### [What to work on]
From the records below, please print only the lines from the one containing "megbízhatós" through the one containing "Amazon AWS Machine Learning", both included. Skip the pictures.

### [Recorded information]
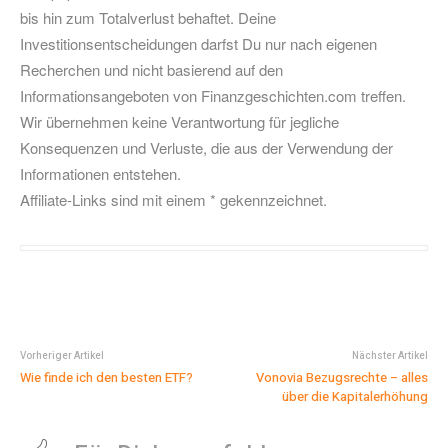
bis hin zum Totalverlust behaftet. Deine
Investitionsentscheidungen darfst Du nur nach eigenen
Recherchen und nicht basierend auf den
Informationsangeboten von Finanzgeschichten.com treffen.
Wir übernehmen keine Verantwortung für jegliche
Konsequenzen und Verluste, die aus der Verwendung der
Informationen entstehen.
Affiliate-Links sind mit einem * gekennzeichnet.
Vorheriger Artikel
Nächster Artikel
Wie finde ich den besten ETF?
Vonovia Bezugsrechte – alles
über die Kapitalerhöhung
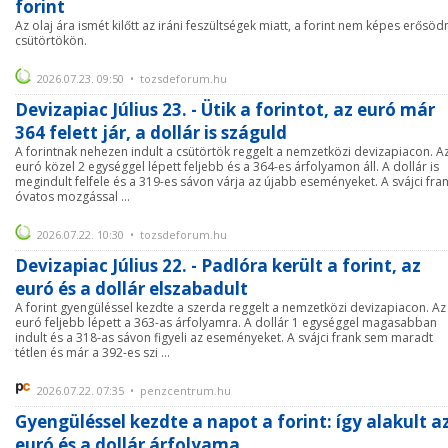
forint
Az olaj ára ismét kilőtt az iráni feszültségek miatt, a forint nem képes erősöd
csütörtökön.
2026.07.23. 09:50 • tozsdeforum.hu
Devizapiac Július 23. - Ütik a forintot, az euró már
364 felett jár, a dollár is száguld
A forintnak nehezen indult a csütörtök reggelt a nemzetközi devizapiacon. A
euró közel 2 egységgel lépett feljebb és a 364-es árfolyamon áll. A dollár is
megindult felfele és a 319-es sávon várja az újabb eseményeket. A svájci fra
óvatos mozgással ...
2026.07.22. 10:30 • tozsdeforum.hu
Devizapiac Július 22. - Padlóra került a forint, az
euró és a dollár elszabadult
A forint gyengüléssel kezdte a szerda reggelt a nemzetközi devizapiacon. Az
euró feljebb lépett a 363-as árfolyamra. A dollár 1 egységgel magasabban
indult és a 318-as sávon figyeli az eseményeket. A svájci frank sem maradt
tétlen és már a 392-es szi ...
2026.07.22. 07:35 • penzcentrum.hu
Gyengüléssel kezdte a napot a forint: így alakult a
euró és a dollár árfolyama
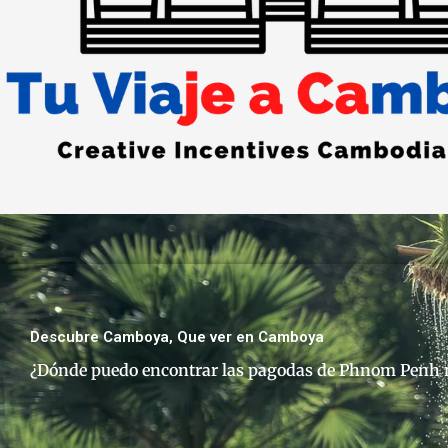
Descubre Camboya
,
Que ver en Camboya
¿Dónde puedo encontrar las pagodas de Phnom Penh 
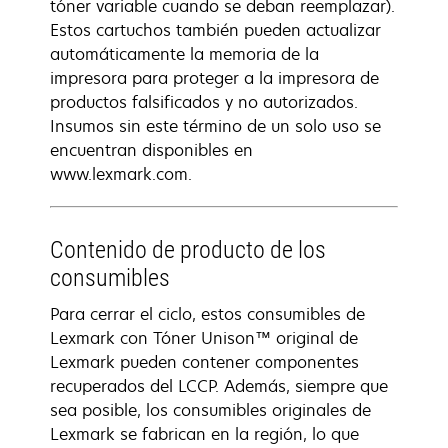
tóner variable cuando se deban reemplazar).
Estos cartuchos también pueden actualizar
automáticamente la memoria de la
impresora para proteger a la impresora de
productos falsificados y no autorizados.
Insumos sin este término de un solo uso se
encuentran disponibles en
www.lexmark.com.
Contenido de producto de los
consumibles
Para cerrar el ciclo, estos consumibles de
Lexmark con Tóner Unison™ original de
Lexmark pueden contener componentes
recuperados del LCCP. Además, siempre que
sea posible, los consumibles originales de
Lexmark se fabrican en la región, lo que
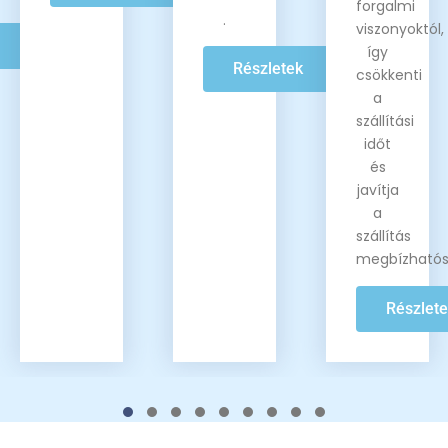
forgalmi
.
viszonyoktól,
így
Részletek
csökkenti
a
szállítási
időt
és
javítja
a
szállítás
megbízhatós
Részlet
1
2
3
4
5
6
7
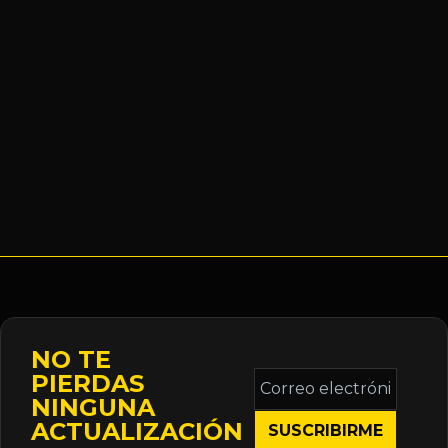
NO TE
Correo
PIERDAS
electrónico
NINGUNA
*
ACTUALIZACIÓN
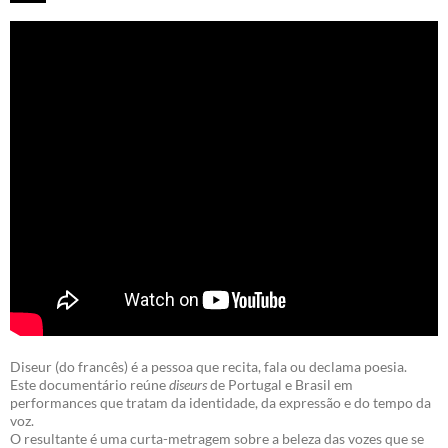
Diseur (do francês) é a pessoa que recita, fala ou declama poesia.
Este documentário reúne
diseurs
de Portugal e Brasil em
performances que tratam da identidade, da expressão e do tempo da
voz.
O resultante é uma curta-metragem sobre a beleza das vozes que se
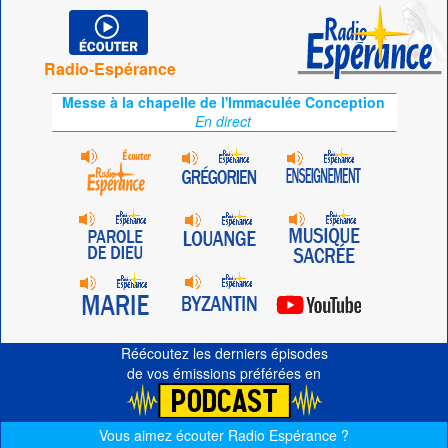
Radio-Espérance
Messe à la chapelle de l'Immaculée Conception
En direct
Réécoutez les derniers épisodes
de vos émissions préférées en
Vous aimez écouter Radio Espérance ?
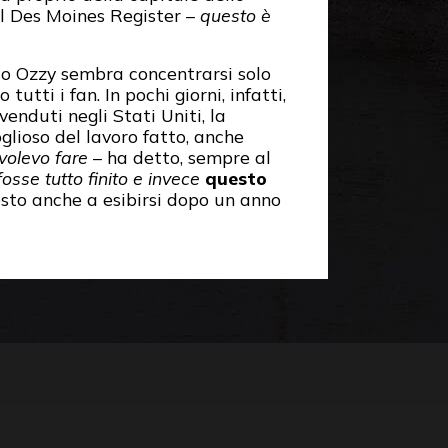
l Des Moines Register –
questo è
esso Ozzy sembra concentrarsi solo
utti i fan. In pochi giorni, infatti,
venduti negli Stati Uniti, la
oglioso del lavoro fatto, anche
volevo fare
– ha detto, sempre al
osse tutto finito e invece
questo
sto anche a esibirsi dopo un anno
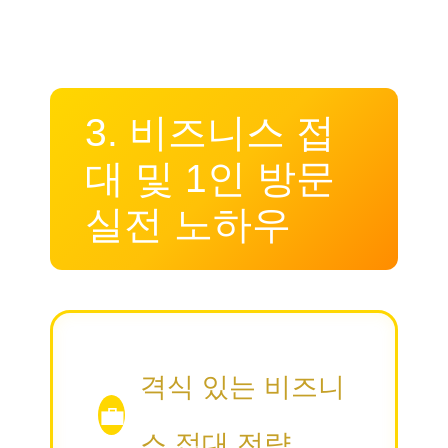
3. 비즈니스 접
대 및 1인 방문
실전 노하우
격식 있는 비즈니
💼
스 접대 전략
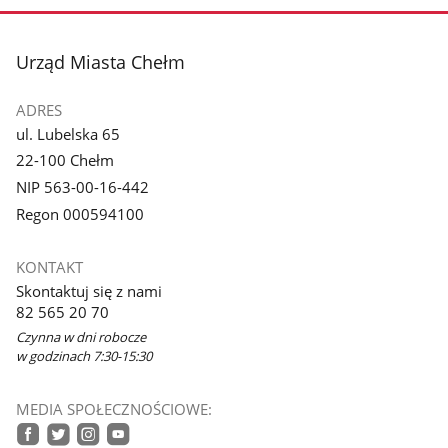
stopka
Urząd Miasta Chełm
ADRES
ul. Lubelska 65
22-100 Chełm
NIP 563-00-16-442
Regon 000594100
KONTAKT
Skontaktuj się z nami
82 565 20 70
Czynna w dni robocze
w godzinach 7:30-15:30
MEDIA SPOŁECZNOŚCIOWE:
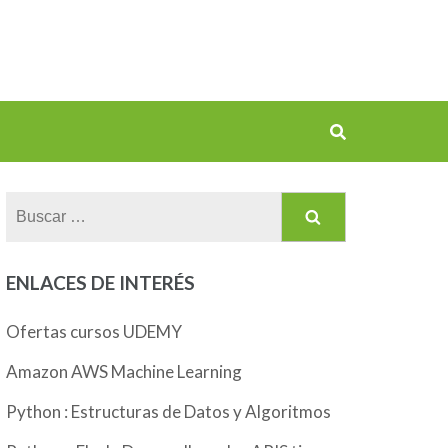
Buscar:
ENLACES DE INTERÉS
Ofertas cursos UDEMY
Amazon AWS Machine Learning
Python : Estructuras de Datos y Algoritmos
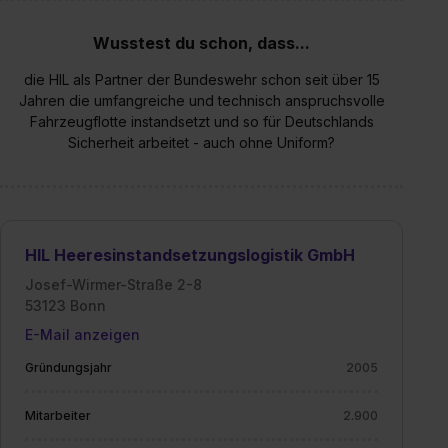
bestimmte Verwendungszwecke zulassen, triff deine
Auswahl über die Checkboxen und klick auf „Auswahl
Wusstest du schon, dass...
erlauben“. Die Einwilligung zur Platzierung von Cookies
die HIL als Partner der Bundeswehr schon seit über 15
der Kategorien „Präferenzen“, „Statistiken“ und „Social
Jahren die umfangreiche und technisch anspruchsvolle
Media und Marketing“ umfasst hierbei die Einwilligung
Fahrzeugflotte instandsetzt und so für Deutschlands
zur Übermittlung deiner Daten in die USA (Art. 49 Abs. 1
Sicherheit arbeitet - auch ohne Uniform?
S. 1 lit. a) DS-GVO). Die USA verfügen über kein
angemessenes Datenschutzniveau (EuGH – Schrems
II). Du kannst die von dir erteilte Einwilligung jederzeit mit
Wirkung für die Zukunft ganz oder teilweise über unsere
Datenschutzerklärung unter dem Punkt „Datenschutz-
HIL Heeresinstandsetzungslogistik GmbH
Einstellungen“ widerrufen. Weitere Informationen zu den
Josef-Wirmer-Straße 2-8
einzelnen Cookies findest du durch Klick auf „Details
53123 Bonn
zeigen“. Weitere Informationen:
Datenschutzerklärung
,
E-Mail anzeigen
Impressum
.
Gründungsjahr
2005
Mitarbeiter
2.900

### [Output below]
megbízhatós
Részlet
1
2
3
4
5
6
7
NO TE
Correo
PIERDAS
electrónico
NINGUNA
*
ACTUALIZACIÓN
Diseur (do francês) é a pessoa que recita, fala ou declama poesia.
Este documentário reúne
diseurs
de Portugal e Brasil em
performances que tratam da identidade, da expressão e do tempo da
voz.
O resultante é uma curta-metragem sobre a beleza das vozes que se
Radio-Espérance
Messe à la chapelle de l'Immaculée Conception
En direct
Réécoutez les derniers épisodes
de vos émissions préférées en
Vous aimez écouter Radio Espérance ?
l Des Moines Register –
questo è
esso Ozzy sembra concentrarsi solo
utti i fan. In pochi giorni, infatti,
venduti negli Stati Uniti, la
oglioso del lavoro fatto, anche
volevo fare
– ha detto, sempre al
osse tutto finito e invece
questo
sto anche a esibirsi dopo un anno
3. 비즈니스 접
대 및 1인 방문
실전 노하우
격식 있는 비즈니
💼
스 접대 전략
stopka
Urząd Miasta Chełm
ADRES
ul. Lubelska 65
22-100 Chełm
NIP 563-00-16-442
Regon 000594100
KONTAKT
Skontaktuj się z nami
82 565 20 70
Czynna w dni robocze
w godzinach 7:30-15:30
MEDIA SPOŁECZNOŚCIOWE:
Buscar:
ENLACES DE INTERÉS
Ofertas cursos UDEMY
Amazon AWS Machine Learning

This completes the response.